— Record excerpts —
*-*-*

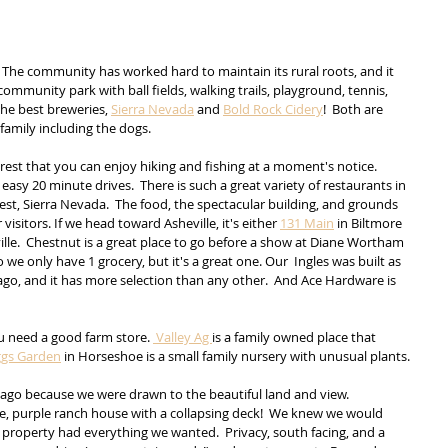
e!  The community has worked hard to maintain its rural roots, and it 
community park with ball fields, walking trails, playground, tennis, 
he best breweries, 
Sierra Nevada
 and 
Bold Rock Cidery
!  Both are 
family including the dogs.
rest that you can enjoy hiking and fishing at a moment's notice.  
asy 20 minute drives.  There is such a great variety of restaurants in 
osest, Sierra Nevada.  The food, the spectacular building, and grounds 
visitors. If we head toward Asheville, it's either 
131 Main
 in Biltmore 
le.  Chestnut is a great place to go before a show at Diane Wortham 
so we only have 1 grocery, but it's a great one. Our  Ingles was built as 
o, and it has more selection than any other.  And Ace Hardware is 
ou need a good farm store. 
 Valley Ag 
is a family owned place that 
ggs Garden
 in Horseshoe is a small family nursery with unusual plants. 
ago because we were drawn to the beautiful land and view.  
ttle, purple ranch house with a collapsing deck!  We knew we would 
property had everything we wanted.  Privacy, south facing, and a 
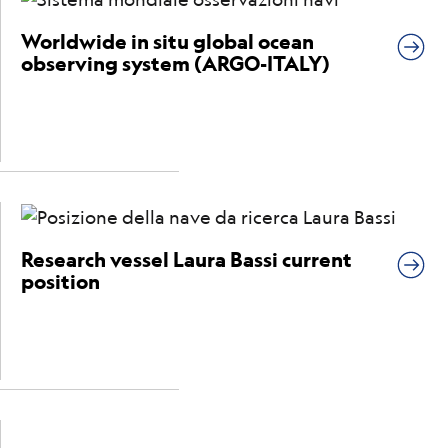
Worldwide in situ global ocean
observing system (ARGO-ITALY)
Research vessel Laura Bassi current
position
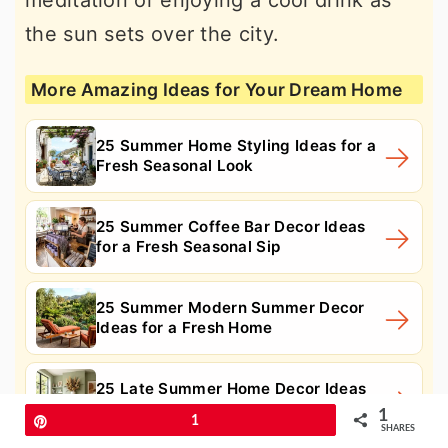
meditation or enjoying a cool drink as
the sun sets over the city.
More Amazing Ideas for Your Dream Home
25 Summer Home Styling Ideas for a
Fresh Seasonal Look
25 Summer Coffee Bar Decor Ideas
for a Fresh Seasonal Sip
25 Summer Modern Summer Decor
Ideas for a Fresh Home
25 Late Summer Home Decor Ideas
for a Warm Seasonal Glow
1
Pin
1
SHARES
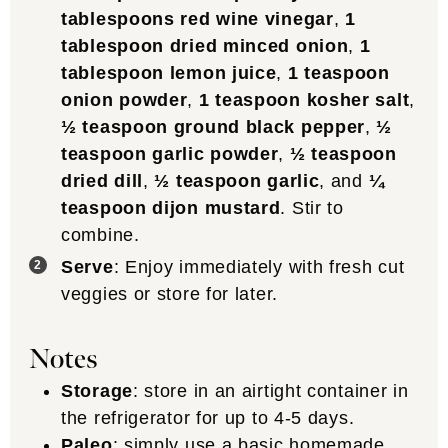
tablespoons red wine vinegar
,
1
tablespoon dried minced onion
,
1
tablespoon lemon juice
,
1 teaspoon
onion powder
,
1 teaspoon kosher salt
,
½ teaspoon ground black pepper
,
½
teaspoon garlic powder
,
½ teaspoon
dried dill
,
½ teaspoon garlic
, and
¼
teaspoon dijon mustard
. Stir to
combine.
Serve
: Enjoy immediately with fresh cut
veggies or store for later.
Notes
Storage
: store in an airtight container in
the refrigerator for up to 4-5 days.
Paleo
: simply use a
basic homemade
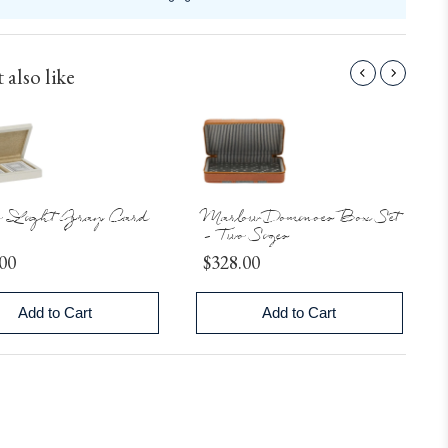
 also like
o Light Gray Card
Marlow Dominoes Box Set
- Two Sizes
Price
00
$328.00
Add to Cart
Add to Cart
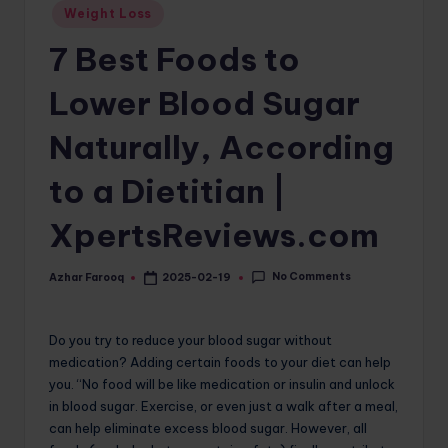
Posted
Weight Loss
o
in
7 Best Foods to
m
Lower Blood Sugar
Naturally, According
to a Dietitian |
XpertsReviews.com
No Comments
Azhar Farooq
2025-02-19
Posted
by
Do you try to reduce your blood sugar without
medication? Adding certain foods to your diet can help
you. “No food will be like medication or insulin and unlock
in blood sugar. Exercise, or even just a walk after a meal,
can help eliminate excess blood sugar. However, all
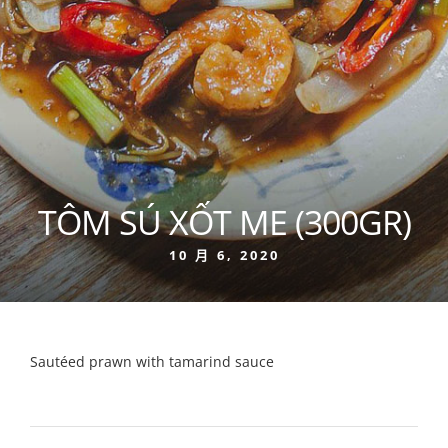
TÔM SÚ XỐT ME (300GR)
10 月 6, 2020
Sautéed prawn with tamarind sauce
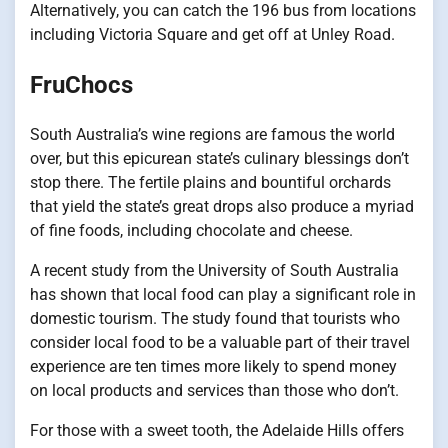
Alternatively, you can catch the 196 bus from locations
including Victoria Square and get off at Unley Road.
FruChocs
South Australia’s wine regions are famous the world
over, but this epicurean state’s culinary blessings don’t
stop there. The fertile plains and bountiful orchards
that yield the state’s great drops also produce a myriad
of fine foods, including chocolate and cheese.
A recent study from the University of South Australia
has shown that local food can play a significant role in
domestic tourism. The study found that tourists who
consider local food to be a valuable part of their travel
experience are ten times more likely to spend money
on local products and services than those who don’t.
For those with a sweet tooth, the Adelaide Hills offers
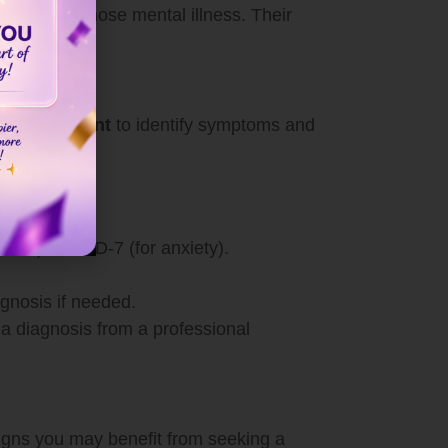
ority to diagnose mental illness. Their
h assessment
to identify symptoms and
sion) or GAD-7 (for anxiety).
agnosis if needed.
 a diagnosis from a professional
 signs you may benefit from seeking a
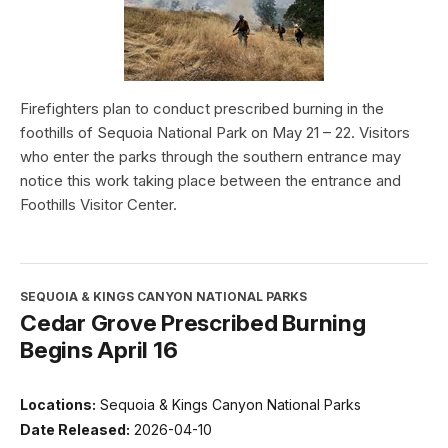
Firefighters plan to conduct prescribed burning in the
foothills of Sequoia National Park on May 21 – 22. Visitors
who enter the parks through the southern entrance may
notice this work taking place between the entrance and
Foothills Visitor Center.
SEQUOIA & KINGS CANYON NATIONAL PARKS
Cedar Grove Prescribed Burning
Begins April 16
Locations:
Sequoia & Kings Canyon National Parks
Date Released:
2026-04-10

*-*-*

— Problem statement —
A reply should hold exactly the lines from the one containing "Cedar Grove Prescribed Burning" through the end of the data above, nothing more.

— Written answer —
Cedar Grove Prescribed Burning
Begins April 16
Locations:
Sequoia & Kings Canyon National Parks
Date Released:
2026-04-10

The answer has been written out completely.